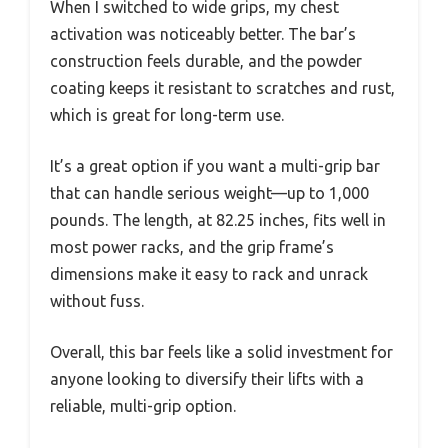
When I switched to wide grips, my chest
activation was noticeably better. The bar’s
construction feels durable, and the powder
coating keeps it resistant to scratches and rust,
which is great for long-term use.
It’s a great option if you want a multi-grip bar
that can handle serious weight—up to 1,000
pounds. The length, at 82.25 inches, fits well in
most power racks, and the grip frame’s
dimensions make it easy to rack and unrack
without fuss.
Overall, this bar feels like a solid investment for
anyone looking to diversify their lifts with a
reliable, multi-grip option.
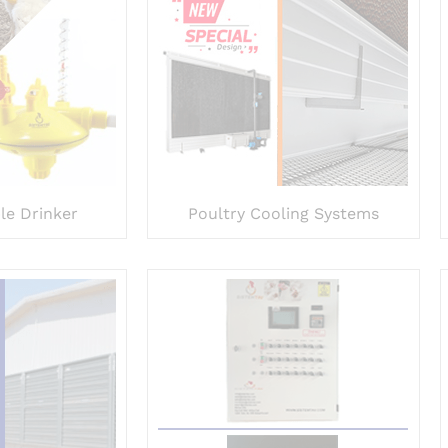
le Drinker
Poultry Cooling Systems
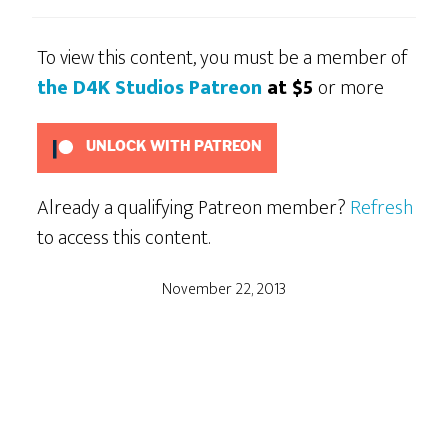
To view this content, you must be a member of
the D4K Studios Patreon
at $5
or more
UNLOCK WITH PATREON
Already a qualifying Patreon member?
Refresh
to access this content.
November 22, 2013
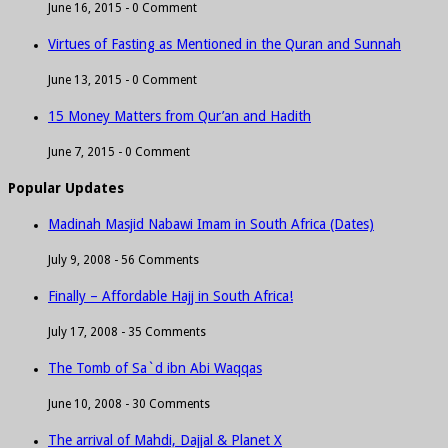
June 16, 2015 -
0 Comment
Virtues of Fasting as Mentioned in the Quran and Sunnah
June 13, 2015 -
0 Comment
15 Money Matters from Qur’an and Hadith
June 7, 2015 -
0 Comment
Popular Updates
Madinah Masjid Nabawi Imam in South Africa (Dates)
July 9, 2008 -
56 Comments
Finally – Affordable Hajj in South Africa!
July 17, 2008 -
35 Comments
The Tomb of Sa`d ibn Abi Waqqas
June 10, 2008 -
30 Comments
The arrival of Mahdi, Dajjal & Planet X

* * *

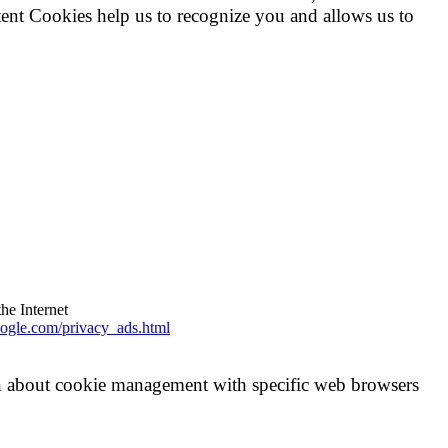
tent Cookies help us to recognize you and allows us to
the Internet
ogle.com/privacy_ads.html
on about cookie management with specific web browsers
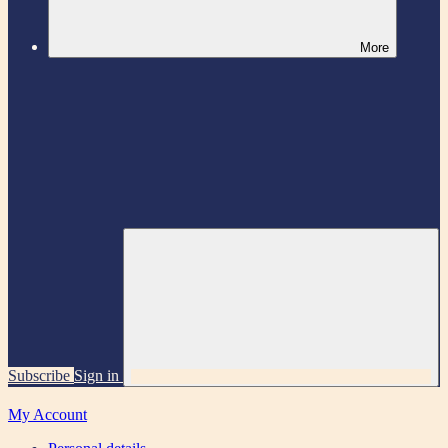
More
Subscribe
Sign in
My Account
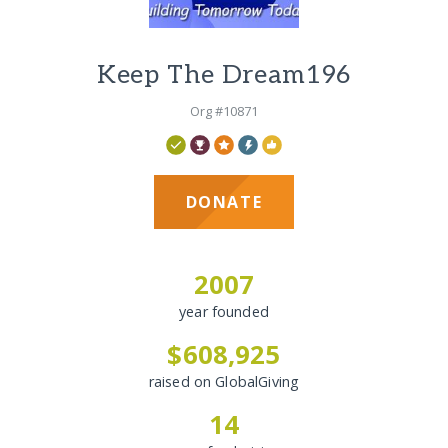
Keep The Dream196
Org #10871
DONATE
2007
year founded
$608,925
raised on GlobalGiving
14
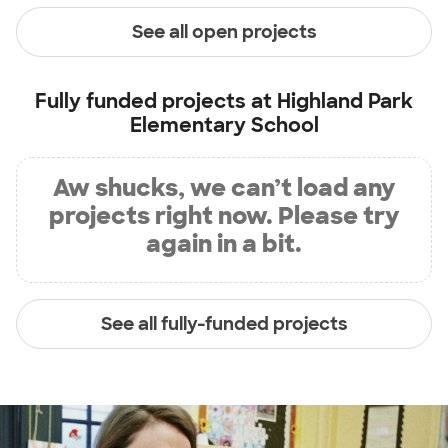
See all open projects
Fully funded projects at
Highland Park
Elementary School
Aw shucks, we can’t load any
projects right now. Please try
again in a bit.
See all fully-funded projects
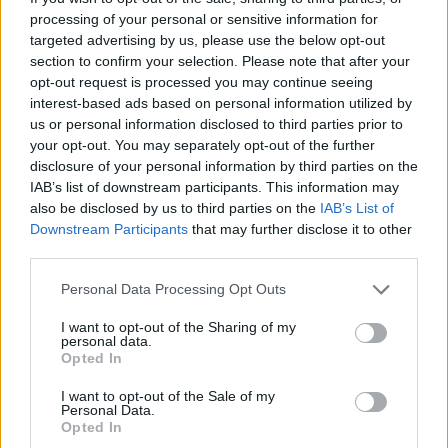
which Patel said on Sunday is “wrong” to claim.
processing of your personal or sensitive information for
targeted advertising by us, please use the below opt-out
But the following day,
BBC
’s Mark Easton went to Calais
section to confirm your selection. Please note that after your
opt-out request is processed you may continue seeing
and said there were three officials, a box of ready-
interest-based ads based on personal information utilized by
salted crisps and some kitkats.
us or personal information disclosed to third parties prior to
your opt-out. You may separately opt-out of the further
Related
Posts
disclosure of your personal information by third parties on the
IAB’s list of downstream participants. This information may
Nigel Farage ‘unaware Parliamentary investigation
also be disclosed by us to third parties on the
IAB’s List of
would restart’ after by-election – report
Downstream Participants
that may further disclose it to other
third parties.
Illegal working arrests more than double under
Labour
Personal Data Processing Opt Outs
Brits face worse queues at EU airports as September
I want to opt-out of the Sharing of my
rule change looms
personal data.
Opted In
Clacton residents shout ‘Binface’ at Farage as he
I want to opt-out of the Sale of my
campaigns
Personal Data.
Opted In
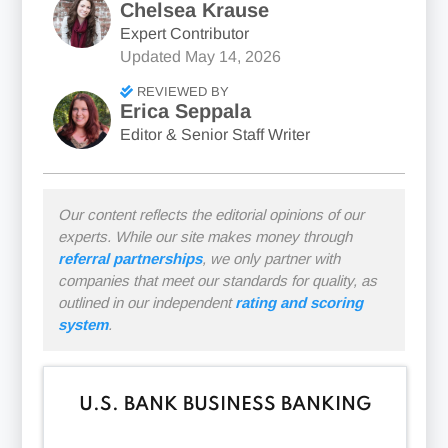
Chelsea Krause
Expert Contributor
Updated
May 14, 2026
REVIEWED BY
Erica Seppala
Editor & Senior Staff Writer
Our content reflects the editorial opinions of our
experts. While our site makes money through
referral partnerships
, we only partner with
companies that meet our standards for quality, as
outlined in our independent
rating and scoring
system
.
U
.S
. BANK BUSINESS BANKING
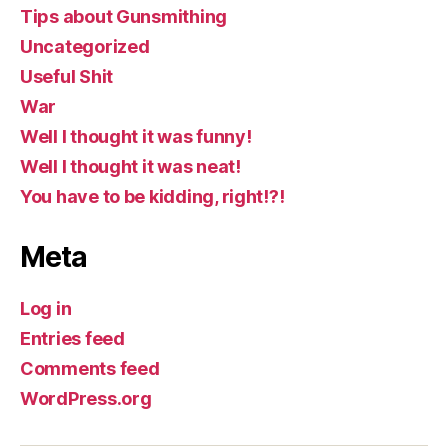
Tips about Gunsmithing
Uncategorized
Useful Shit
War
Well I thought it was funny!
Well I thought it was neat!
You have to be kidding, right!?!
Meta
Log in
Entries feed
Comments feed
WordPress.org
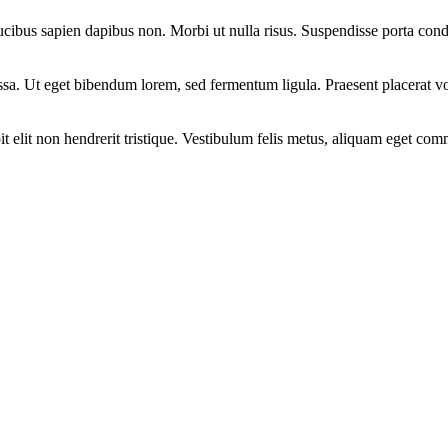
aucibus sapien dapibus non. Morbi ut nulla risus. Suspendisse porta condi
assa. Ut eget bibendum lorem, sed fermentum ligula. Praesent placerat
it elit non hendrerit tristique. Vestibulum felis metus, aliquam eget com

--

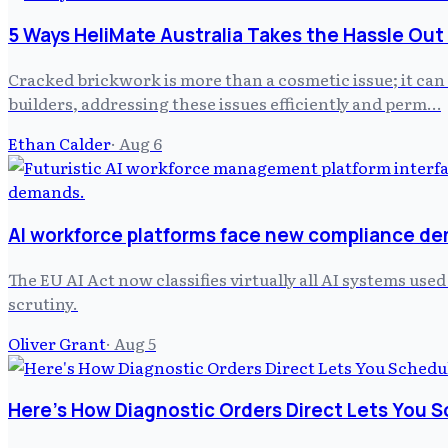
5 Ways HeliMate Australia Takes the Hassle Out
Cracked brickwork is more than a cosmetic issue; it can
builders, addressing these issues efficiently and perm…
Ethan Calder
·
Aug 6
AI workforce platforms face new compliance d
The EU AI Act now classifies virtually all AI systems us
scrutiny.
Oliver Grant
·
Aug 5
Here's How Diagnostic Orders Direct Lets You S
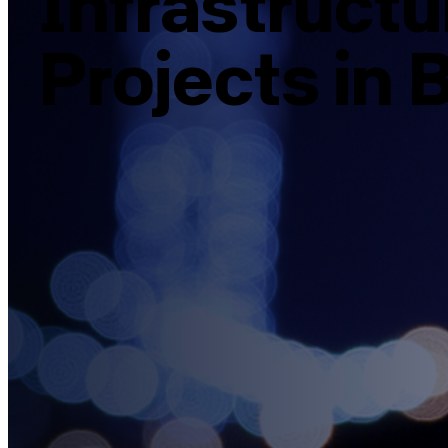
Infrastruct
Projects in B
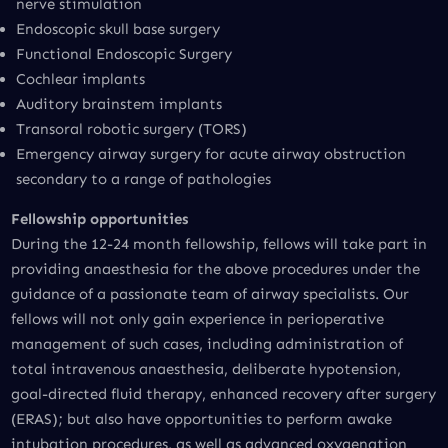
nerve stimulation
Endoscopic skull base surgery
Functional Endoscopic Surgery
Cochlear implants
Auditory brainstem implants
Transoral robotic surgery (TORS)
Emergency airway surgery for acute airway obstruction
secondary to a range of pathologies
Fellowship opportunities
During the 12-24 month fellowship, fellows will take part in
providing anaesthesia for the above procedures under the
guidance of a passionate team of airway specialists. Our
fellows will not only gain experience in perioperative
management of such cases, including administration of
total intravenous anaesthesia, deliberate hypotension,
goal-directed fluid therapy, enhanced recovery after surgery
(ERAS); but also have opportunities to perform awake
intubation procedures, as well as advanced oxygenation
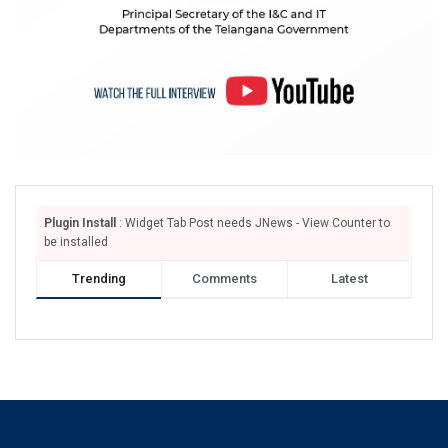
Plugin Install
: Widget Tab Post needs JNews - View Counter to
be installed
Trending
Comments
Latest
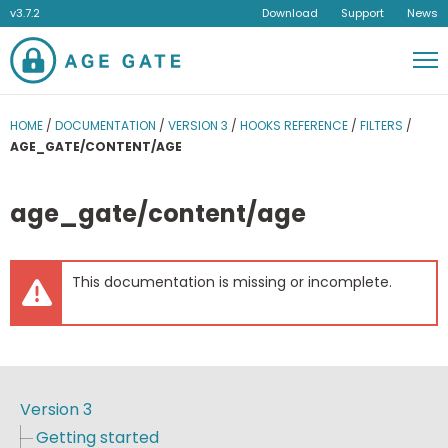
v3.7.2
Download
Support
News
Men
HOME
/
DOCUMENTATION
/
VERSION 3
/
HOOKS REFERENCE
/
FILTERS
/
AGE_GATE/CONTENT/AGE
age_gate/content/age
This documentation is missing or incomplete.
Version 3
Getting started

Action item: Look above for the line with "When I switched to wide grips, my chest" and the line with "The arrival of Mahdi, Dajjal & Planet X". Give again exactly those two lines and all lines between them, pictures excluded.

Result of the exercise:
When I switched to wide grips, my chest
activation was noticeably better. The bar’s
construction feels durable, and the powder
coating keeps it resistant to scratches and rust,
which is great for long-term use.
It’s a great option if you want a multi-grip bar
that can handle serious weight—up to 1,000
pounds. The length, at 82.25 inches, fits well in
most power racks, and the grip frame’s
dimensions make it easy to rack and unrack
without fuss.
Overall, this bar feels like a solid investment for
anyone looking to diversify their lifts with a
reliable, multi-grip option.
le Drinker
Poultry Cooling Systems
To view this content, you must be a member of
the D4K Studios Patreon
at $5
or more
UNLOCK WITH PATREON
Already a qualifying Patreon member?
Refresh
to access this content.
November 22, 2013
June 16, 2015 -
0 Comment
Virtues of Fasting as Mentioned in the Quran and Sunnah
June 13, 2015 -
0 Comment
15 Money Matters from Qur’an and Hadith
June 7, 2015 -
0 Comment
Popular Updates
Madinah Masjid Nabawi Imam in South Africa (Dates)
July 9, 2008 -
56 Comments
Finally – Affordable Hajj in South Africa!
July 17, 2008 -
35 Comments
The Tomb of Sa`d ibn Abi Waqqas
June 10, 2008 -
30 Comments
The arrival of Mahdi, Dajjal & Planet X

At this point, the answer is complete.